Caramelized Onion and Garlic Spaghetti

Caramelized Onion and Garlic Spaghetti

This Caramelized Onion and Garlic Spaghetti balances hearty flavor with a straightforward process, so you get a reliable, delicious result every time.

Caramelized Onion and Garlic Spaghetti captures the essence of healthy & special diet|gluten-free while staying approachable for everyday cooking. The method focuses on maximizing flavor with minimal steps, using common pantry items and fresh ingredients. From the first bite you’ll notice a balance of texture and taste that feels both familiar and exciting. To build depth, we combine proper seasoning with simple techniques: gentle heat for aromatics, accurate measurements, and attention to doneness. Small details—like resting time or layering ingredients—make a noticeable difference in the final dish. This recipe is designed to be flexible. You can swap in seasonal produce, adjust spices to match your preferences, or adapt the base to suit dietary needs. The goal is to keep the spirit of the dish while letting you tailor it to your kitchen. Serving ideas are wide open: pair with a crisp salad, roasted vegetables, warm bread, or your favorite grains. Leftovers store well and often taste even better the next day as flavors settle. That makes the recipe suitable for meal prep and busy schedules. For best results, read the steps once before you start, assemble ingredients, and cook with confidence. Taste as you go, and don’t be afraid to adjust seasoning. With these principles, Caramelized Onion and Garlic Spaghetti becomes a reliable addition to your rotation—crowd-pleasing, practical, and full of flavor.

INGREDIENTS

12 oz (340 g) spaghetti
2 large onions, thinly sliced
4 cloves garlic, minced
4 tablespoons olive oil
2 tablespoons unsalted butter
1/2 teaspoon dried thyme or Italian seasoning (optional)
1/4 teaspoon red pepper flakes (optional, for heat)
Salt and black pepper to taste
1/4 cup grated Parmesan cheese (optional)
Fresh parsley, chopped (for garnish)

PREPARATION STEPS

Cook the Spaghetti:
Bring a large pot of salted water to a boil
Add the spaghetti and cook according to the package instructions until al dente
Reserve 1/2 cup of pasta water, then drain the spaghetti and set aside.
Caramelize the Onions:
Heat olive oil and butter in a large skillet over medium heat
Add the sliced onions and a pinch of salt
Cook, stirring occasionally, for 15-20 minutes, or until the onions are golden brown and caramelized.
Add the Garlic:
Add the minced garlic to the skillet and sauté for 1-2 minutes, until fragrant.
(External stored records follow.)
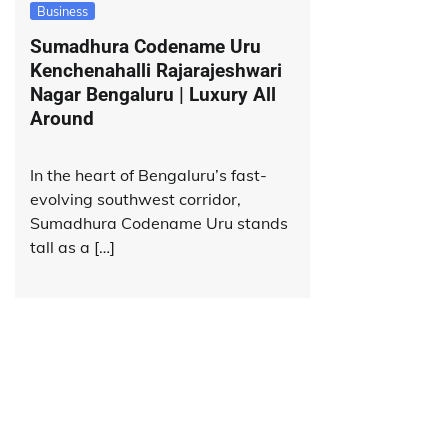
Business
Sumadhura Codename Uru
Kenchenahalli Rajarajeshwari
Nagar Bengaluru | Luxury All
Around
In the heart of Bengaluru’s fast-
evolving southwest corridor,
Sumadhura Codename Uru stands
tall as a […]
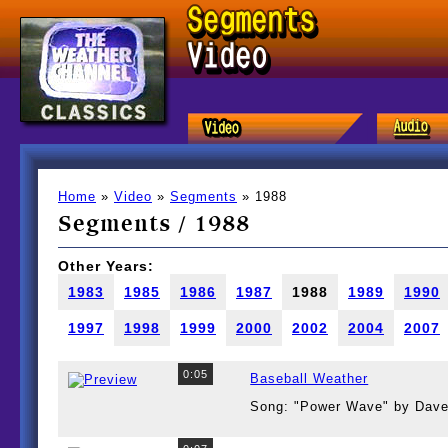
Home
»
Video
»
Segments
» 1988
Segments / 1988
Other Years:
1983
1985
1986
1987
1988
1989
1990
1997
1998
1999
2000
2002
2004
2007
0:05
Baseball Weather
Song: "Power Wave" by Dave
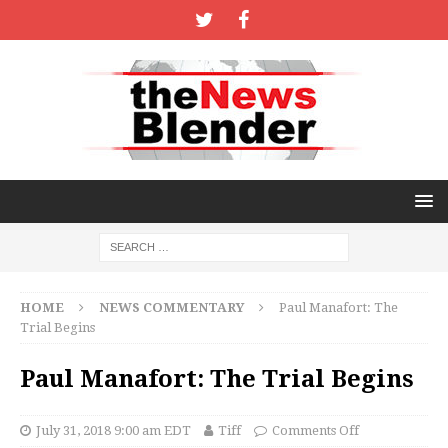
HOME
NEWS COMMENTARY
Paul Manafort: The
Trial Begins
Paul Manafort: The Trial Begins
July 31, 2018 9:00 am EDT
Tiff
Comments Off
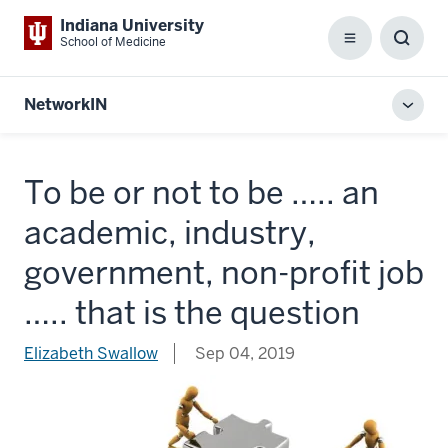
Indiana University
School of Medicine
Menu
Toggl
Searc
Box
NetworkIN
Toggl
local
men
To be or not to be ….. an
academic, industry,
government, non-profit job
….. that is the question
Elizabeth Swallow
Sep 04, 2019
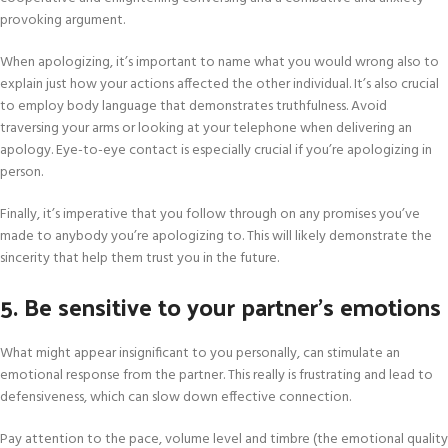
provoking argument.
When apologizing, it’s important to name what you would wrong also to
explain just how your actions affected the other individual. It’s also crucial
to employ body language that demonstrates truthfulness. Avoid
traversing your arms or looking at your telephone when delivering an
apology. Eye-to-eye contact is especially crucial if you’re apologizing in
person.
Finally, it’s imperative that you follow through on any promises you’ve
made to anybody you’re apologizing to. This will likely demonstrate the
sincerity that help them trust you in the future.
5. Be sensitive to your partner’s emotions
What might appear insignificant to you personally, can stimulate an
emotional response from the partner. This really is frustrating and lead to
defensiveness, which can slow down effective connection.
Pay attention to the pace, volume level and timbre (the emotional quality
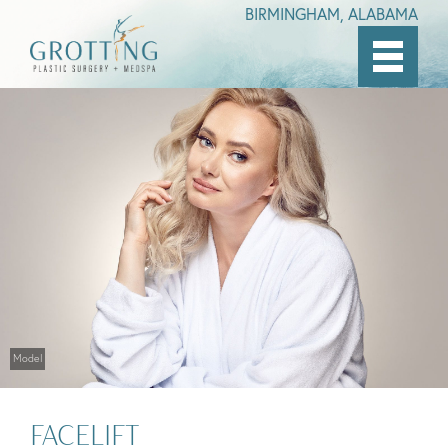
BIRMINGHAM, ALABAMA
Skip
to
main
content
Model
FACELIFT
Stir in the dried thyme or Italian seasoning (if using) and red pepper flakes for added flavor.
Combine with Spaghetti:
Add the cooked spaghetti to the skillet with the caramelized onions and garlic. Toss to combine, adding a splash of the reserved pasta water if needed to loosen the sauce.
Season and Serve:
Season the spaghetti with additional salt and black pepper to taste. Transfer to plates or bowls, and sprinkle with grated Parmesan cheese and fresh parsley, if desired.
Enjoy:
Serve warm with a side of garlic bread or a crisp green salad for a complete meal.
Pro Tips:
For extra richness, add a splash of cream or a drizzle of balsamic glaze when tossing the pasta.
Use whole-grain or gluten-free spaghetti for a healthier twist.
Nutritional Information:
Prep Time: 10 minutes | Cooking Time: 20 minutes | Total Time: 30 minutes
Kcal: ~350 kcal per serving | Servings: 4

ORIGIN

Home-style cooking inspired by classic flavors and modern, reliable methods.

META INFOS

Prep: 15 min | Cook: 20 min | Total: 35 min | Servings: 4 | Calories: ~300 kcal | Difficulty: Easy

BENEFITS

Balanced flavor with approachable prep. Nutrition-friendly options and make-ahead friendly for busy schedules.

OCCASIONS

Weeknight dinners; Family gatherings; Potlucks; Holidays; Picnics; Meal prep

VARIATIONS

Swap seasonal produce; Adjust spices; Offer gluten-free or low-carb options where suitable; Try alternative proteins.

PAIRINGS

Green salad; Roasted vegetables; Rice or bread

STORAGE

Refrigerate in airtight container 2–4 days; freeze up to 2 months. Reheat gently to preserve texture.

TIPS

Measure accurately; Preheat pans/oven; Avoid overcooking; Taste and adjust seasoning; Rest before slicing when needed.